◆ Your assignment
The reply should contain all the data below, repeated exactly, and none of the images.

◆ Available records
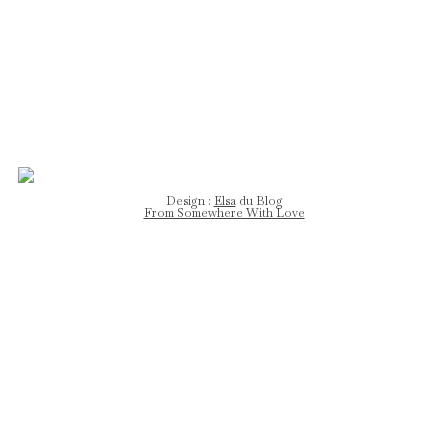
DESIGN
Design :
Elsa
du Blog
From Somewhere With Love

◆ Completed exercise
DESIGN
Design :
Elsa
du Blog
From Somewhere With Love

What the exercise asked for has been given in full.